(Saved data entries)

===

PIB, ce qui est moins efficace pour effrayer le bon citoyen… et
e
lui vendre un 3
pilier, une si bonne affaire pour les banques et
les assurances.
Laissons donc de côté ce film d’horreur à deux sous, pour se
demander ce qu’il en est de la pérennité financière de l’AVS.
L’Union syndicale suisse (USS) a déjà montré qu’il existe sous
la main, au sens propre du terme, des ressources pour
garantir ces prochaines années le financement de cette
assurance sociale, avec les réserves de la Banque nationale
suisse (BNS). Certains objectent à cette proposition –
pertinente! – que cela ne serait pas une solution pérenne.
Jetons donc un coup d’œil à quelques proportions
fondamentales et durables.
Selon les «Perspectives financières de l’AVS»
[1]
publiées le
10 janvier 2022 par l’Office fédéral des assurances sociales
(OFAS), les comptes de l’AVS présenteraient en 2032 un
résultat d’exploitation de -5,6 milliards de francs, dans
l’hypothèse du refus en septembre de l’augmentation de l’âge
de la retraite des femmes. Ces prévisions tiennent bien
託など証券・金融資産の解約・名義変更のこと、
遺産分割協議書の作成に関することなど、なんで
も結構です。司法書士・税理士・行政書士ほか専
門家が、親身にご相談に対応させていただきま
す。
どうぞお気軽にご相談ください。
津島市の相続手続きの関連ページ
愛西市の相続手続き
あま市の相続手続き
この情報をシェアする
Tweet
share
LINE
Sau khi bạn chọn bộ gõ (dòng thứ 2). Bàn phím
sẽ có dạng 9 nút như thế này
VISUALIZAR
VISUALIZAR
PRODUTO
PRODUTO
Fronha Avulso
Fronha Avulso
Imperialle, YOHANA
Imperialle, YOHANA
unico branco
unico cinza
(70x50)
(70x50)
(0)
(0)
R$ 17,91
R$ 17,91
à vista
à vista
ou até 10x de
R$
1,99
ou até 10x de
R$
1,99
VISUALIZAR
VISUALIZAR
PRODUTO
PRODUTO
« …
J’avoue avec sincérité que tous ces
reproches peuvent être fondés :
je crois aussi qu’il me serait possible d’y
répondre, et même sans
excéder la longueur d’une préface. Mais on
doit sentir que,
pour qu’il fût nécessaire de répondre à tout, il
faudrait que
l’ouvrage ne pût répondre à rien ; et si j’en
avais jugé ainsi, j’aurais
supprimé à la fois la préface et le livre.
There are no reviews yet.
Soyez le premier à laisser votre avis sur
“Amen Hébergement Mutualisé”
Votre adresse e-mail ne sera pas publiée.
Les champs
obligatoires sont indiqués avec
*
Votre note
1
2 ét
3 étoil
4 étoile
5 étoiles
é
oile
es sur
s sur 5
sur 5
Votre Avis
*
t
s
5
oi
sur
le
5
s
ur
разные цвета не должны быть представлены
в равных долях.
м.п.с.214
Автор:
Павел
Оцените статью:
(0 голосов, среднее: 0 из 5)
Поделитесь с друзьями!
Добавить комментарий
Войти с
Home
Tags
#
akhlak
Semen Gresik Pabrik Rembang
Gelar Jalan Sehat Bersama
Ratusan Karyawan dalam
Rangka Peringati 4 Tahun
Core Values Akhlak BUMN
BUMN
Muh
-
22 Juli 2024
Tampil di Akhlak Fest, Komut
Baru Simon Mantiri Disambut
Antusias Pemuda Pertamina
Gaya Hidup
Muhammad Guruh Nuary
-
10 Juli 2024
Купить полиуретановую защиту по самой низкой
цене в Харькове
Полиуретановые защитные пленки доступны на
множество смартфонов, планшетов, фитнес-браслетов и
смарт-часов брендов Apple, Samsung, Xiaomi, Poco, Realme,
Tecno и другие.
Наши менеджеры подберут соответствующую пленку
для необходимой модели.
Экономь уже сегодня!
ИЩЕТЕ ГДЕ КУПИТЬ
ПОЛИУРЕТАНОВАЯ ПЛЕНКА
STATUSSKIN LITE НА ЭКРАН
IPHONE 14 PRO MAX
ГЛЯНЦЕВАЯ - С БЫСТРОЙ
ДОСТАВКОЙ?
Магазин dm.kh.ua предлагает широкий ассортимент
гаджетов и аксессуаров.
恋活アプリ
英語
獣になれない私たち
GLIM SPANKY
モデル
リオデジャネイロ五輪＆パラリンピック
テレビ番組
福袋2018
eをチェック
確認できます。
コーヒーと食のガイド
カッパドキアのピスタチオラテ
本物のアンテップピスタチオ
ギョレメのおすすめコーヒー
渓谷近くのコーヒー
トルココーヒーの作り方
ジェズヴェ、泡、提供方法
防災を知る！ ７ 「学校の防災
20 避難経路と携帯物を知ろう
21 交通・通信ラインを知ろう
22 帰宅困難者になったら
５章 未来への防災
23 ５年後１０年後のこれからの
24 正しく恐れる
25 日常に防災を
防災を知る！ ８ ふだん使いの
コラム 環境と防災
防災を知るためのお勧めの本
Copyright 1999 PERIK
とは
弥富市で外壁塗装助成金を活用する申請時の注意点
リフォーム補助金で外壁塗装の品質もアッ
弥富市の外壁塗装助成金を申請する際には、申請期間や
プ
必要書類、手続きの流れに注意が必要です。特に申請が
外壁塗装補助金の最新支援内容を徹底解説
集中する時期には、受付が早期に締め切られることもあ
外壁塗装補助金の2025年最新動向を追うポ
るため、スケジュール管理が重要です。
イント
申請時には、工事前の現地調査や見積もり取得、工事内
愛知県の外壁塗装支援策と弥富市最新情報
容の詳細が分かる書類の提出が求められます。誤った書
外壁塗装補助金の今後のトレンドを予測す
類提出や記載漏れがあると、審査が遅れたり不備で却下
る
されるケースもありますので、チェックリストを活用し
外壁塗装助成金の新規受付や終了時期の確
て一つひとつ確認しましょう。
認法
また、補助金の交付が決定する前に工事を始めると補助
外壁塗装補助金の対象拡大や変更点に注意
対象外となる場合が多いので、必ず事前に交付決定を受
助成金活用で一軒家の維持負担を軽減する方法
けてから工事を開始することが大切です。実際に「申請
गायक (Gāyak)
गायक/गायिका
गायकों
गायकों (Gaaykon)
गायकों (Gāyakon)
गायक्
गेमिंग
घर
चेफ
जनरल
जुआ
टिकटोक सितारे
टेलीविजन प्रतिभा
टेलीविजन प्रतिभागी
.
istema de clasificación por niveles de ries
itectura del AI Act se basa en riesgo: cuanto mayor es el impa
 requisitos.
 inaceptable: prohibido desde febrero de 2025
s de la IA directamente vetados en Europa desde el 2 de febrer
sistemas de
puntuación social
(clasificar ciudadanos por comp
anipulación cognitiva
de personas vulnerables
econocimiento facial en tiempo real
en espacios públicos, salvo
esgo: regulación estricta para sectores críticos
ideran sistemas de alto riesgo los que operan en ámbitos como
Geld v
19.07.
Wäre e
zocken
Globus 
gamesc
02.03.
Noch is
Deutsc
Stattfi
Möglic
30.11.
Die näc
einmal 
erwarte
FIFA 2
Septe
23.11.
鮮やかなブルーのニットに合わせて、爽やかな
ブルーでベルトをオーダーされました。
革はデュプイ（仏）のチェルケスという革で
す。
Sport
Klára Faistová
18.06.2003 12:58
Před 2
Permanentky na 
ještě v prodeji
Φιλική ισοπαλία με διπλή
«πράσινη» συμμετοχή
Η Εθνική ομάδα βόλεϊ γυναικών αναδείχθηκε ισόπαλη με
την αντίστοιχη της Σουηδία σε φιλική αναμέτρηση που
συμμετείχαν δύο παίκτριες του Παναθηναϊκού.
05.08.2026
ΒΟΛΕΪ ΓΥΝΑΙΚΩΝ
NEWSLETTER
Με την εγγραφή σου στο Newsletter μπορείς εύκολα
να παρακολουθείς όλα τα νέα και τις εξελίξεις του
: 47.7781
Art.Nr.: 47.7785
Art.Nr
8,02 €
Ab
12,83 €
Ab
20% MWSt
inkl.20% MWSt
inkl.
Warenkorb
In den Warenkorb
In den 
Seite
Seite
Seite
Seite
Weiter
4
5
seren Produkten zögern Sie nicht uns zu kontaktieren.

===

PROBLEM
Copy every line of the data that holds the string "préface".

ANSWER AREA
excéder la longueur d’une préface. Mais on
supprimé à la fois la préface et le livre.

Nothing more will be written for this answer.